Ni el disfraz de perseguido político disculpa actos delitos de este tipo, ni una posible condición de disidente de la víctima los vuelve menos graves. Una vez más, hay que repetir que las leyes de aplicación selectiva son meras herramientas del autoritarismo y de la ley del más fuerte, situación caótica y odiosa que todos debemos repudiar.

Los miembros del Observatorio respetamos profundamente estos preceptos. Nuestros propósitos abarcan tanto la defensa teórica y general de esta posición, como el manifestarnos en su defensa, en ocasiones puntuales de alguna significación que se ponen a nuestro alcance. En este proceso, procuramos alejarnos de parcialidades en su aplicación, como las que lastran y mucho las actuaciones de otros agentes.

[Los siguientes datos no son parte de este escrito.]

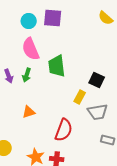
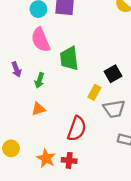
green arrow: (27, 75) -> (39, 80), moved
black square: (97, 80) -> (113, 74), turned 35

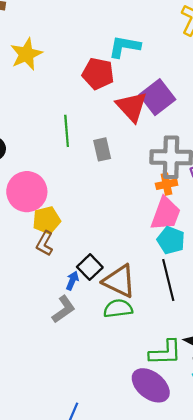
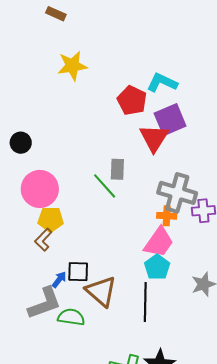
purple square: (157, 97) -> (170, 120), moved
green line: (67, 131) -> (105, 186), moved, turned -52
black square: (90, 267) -> (78, 272), turned 30
gray L-shape: (64, 309) -> (45, 303), size x1.4
green semicircle: (118, 309) -> (71, 317), moved

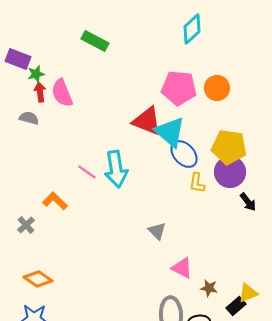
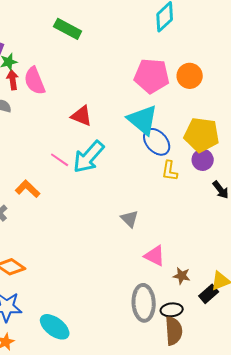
red triangle: (147, 121) -> (82, 116), moved, size x0.7
cyan arrow: (116, 169) -> (89, 157), turned 51
purple circle: (230, 172) -> (203, 160), size x0.7

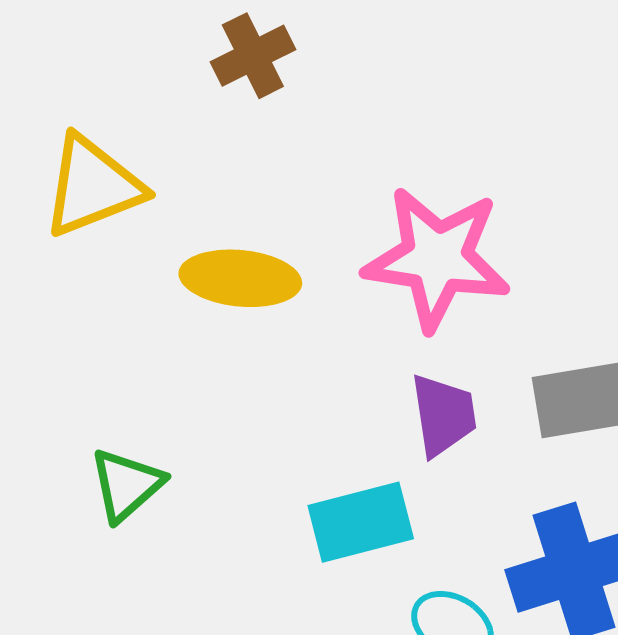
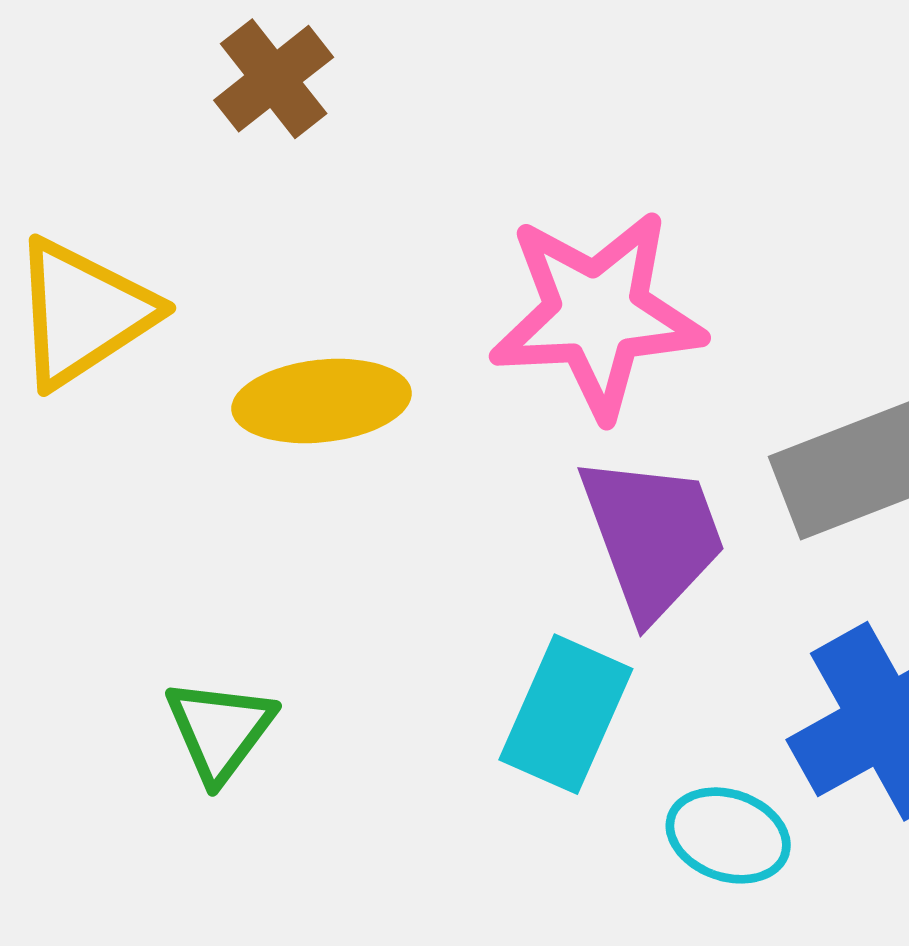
purple trapezoid: (443, 415) -> (653, 536), size x1.4
cyan rectangle: (361, 522) -> (566, 714), turned -40

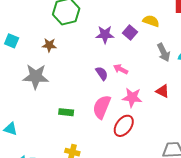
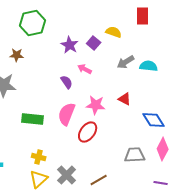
purple star: (105, 35) -> (70, 45), turned 30
gray arrow: (164, 52) -> (126, 62), turned 84
pink arrow: (121, 69) -> (85, 69), moved
green rectangle: (66, 112) -> (33, 119), size x1.5

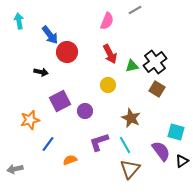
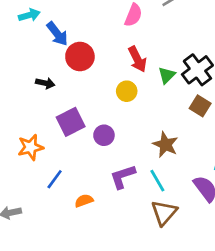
cyan arrow: (19, 21) -> (29, 15), moved, turned 84
green triangle: (132, 66) -> (167, 75), turned -32
yellow circle: (108, 85) -> (127, 91), moved

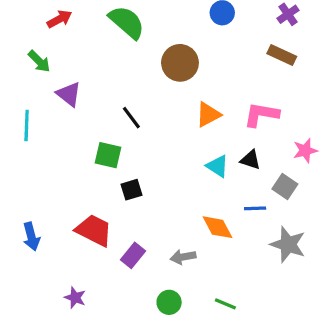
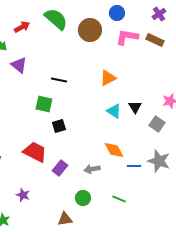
red arrow: (59, 19) -> (22, 27), moved
brown circle: (180, 63) -> (90, 30), moved
pink L-shape: (261, 115) -> (127, 37), moved
black line: (131, 118) -> (59, 80), turned -42
black triangle: (250, 160) -> (135, 107), turned 40
blue line: (255, 208) -> (134, 166), moved

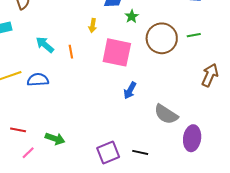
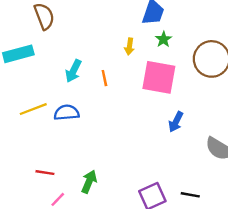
green star: (132, 16) -> (164, 39), moved
cyan arrow: (45, 45) -> (73, 71), turned -102
green arrow: (55, 139) -> (89, 182), turned -84

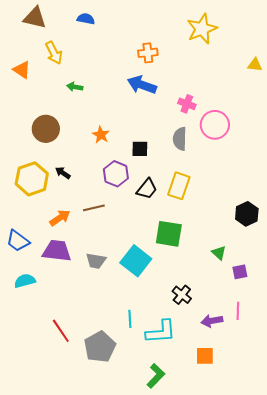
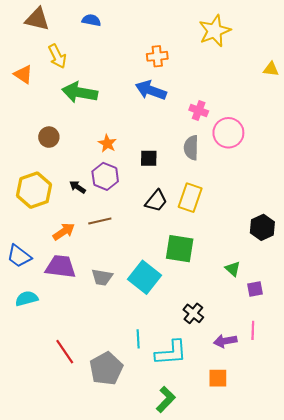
green arrow: (75, 87) -> (80, 92), size x2.0
brown circle: (46, 129) -> (49, 137), size x0.7
black arrow: (63, 173) -> (78, 187), moved
purple hexagon: (116, 174) -> (105, 176), moved

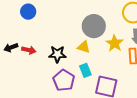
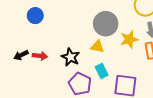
yellow star: (115, 43) -> (129, 39), turned 30
black star: (57, 54) -> (71, 57), turned 30

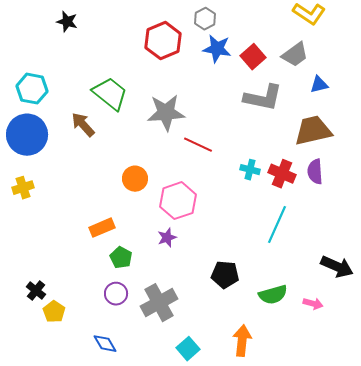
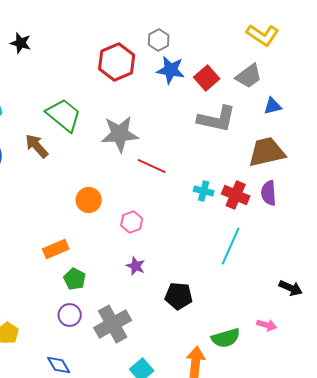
pink hexagon: (178, 201) -> (132, 222), size x0.6
purple star: (167, 238) -> (136, 266), moved, turned -30
black arrow: (337, 267) -> (291, 288), size x0.7
green semicircle: (273, 295) -> (226, 338), moved

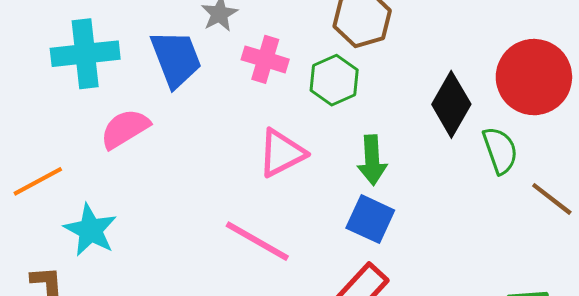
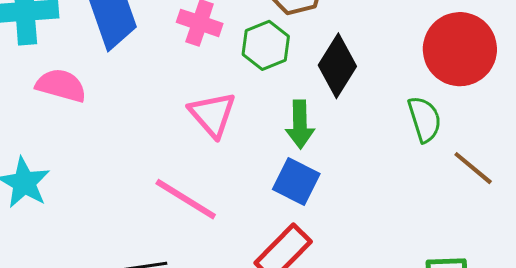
black diamond: (451, 104) -> (337, 66), moved
pink semicircle: (125, 129) -> (61, 85), turned 45
pink triangle: (282, 153) -> (212, 114), turned -46

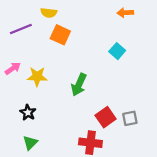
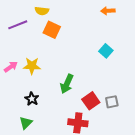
cyan square: (117, 51) -> (106, 51), moved
pink arrow: (13, 68) -> (11, 67), moved
green arrow: (79, 85) -> (67, 84), moved
black star: (28, 113) -> (32, 99), moved

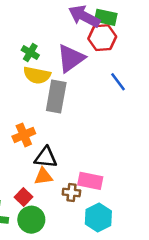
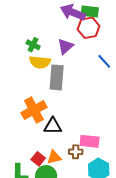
purple triangle: (71, 58) -> (65, 46), size x0.7
orange cross: (24, 135) -> (34, 110), size x1.4
orange triangle: (43, 176) -> (54, 157), moved

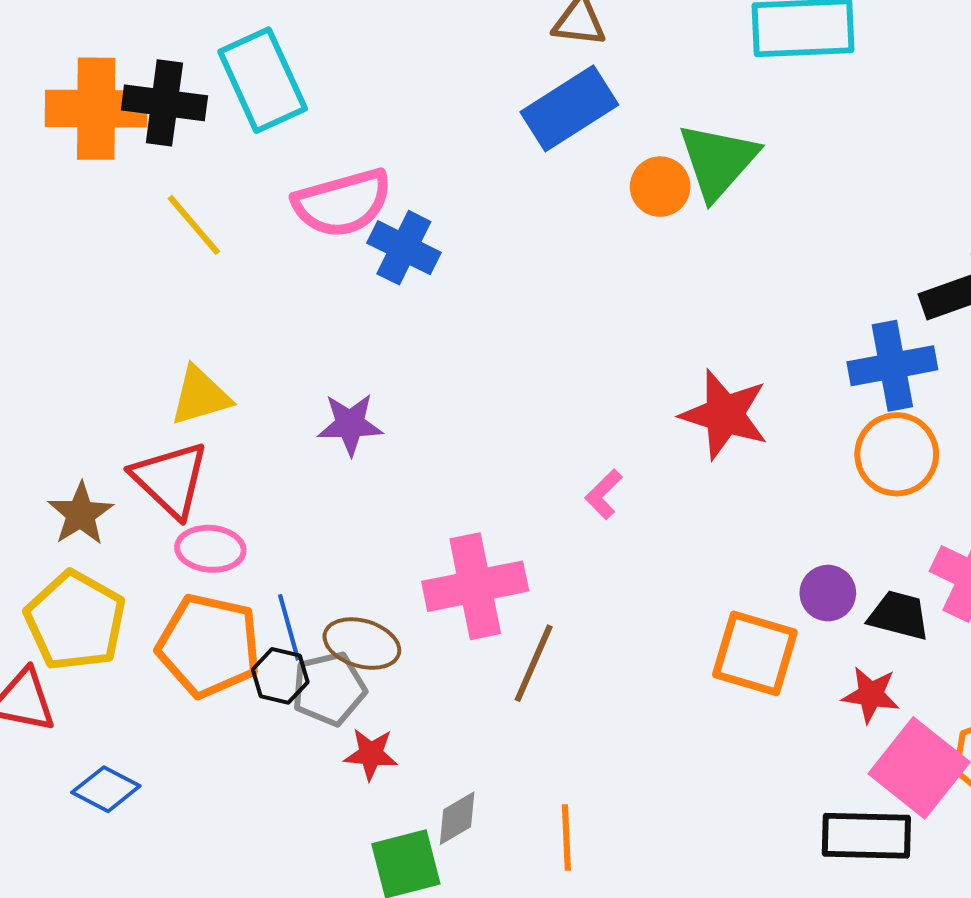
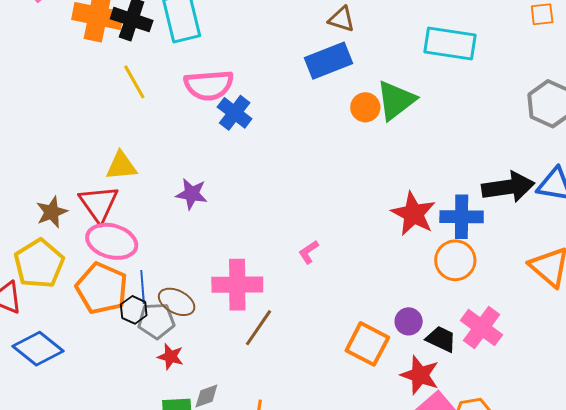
red star: (724, 414) -> (413, 214), moved
pink ellipse: (210, 549) -> (112, 241), size x1.5
red star: (871, 695) -> (420, 375), size x1.4
blue diamond: (106, 789) -> (38, 349), size x1.5

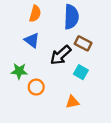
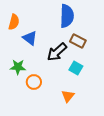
orange semicircle: (35, 14) -> (14, 22), moved
orange triangle: (72, 102) -> (68, 96), turned -40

La oposición a las agresiones y al ejercicio de la violencia contra seres indefensos es, para nosotros, una postura de principios, no un estandarte oportunista para servir agendas equívocas. Los sinsabores que ello nos asegura son asumidos por nosotros sin alegría, pero con orgullo. De esta suerte, contribuimos nuestro poquito a transformar el país en que hemos elegido quedarnos, trabajar, sufrir y amar, en pro de nosotros mismos, nuestros seres queridos y nuestros hermanos de toda la nación.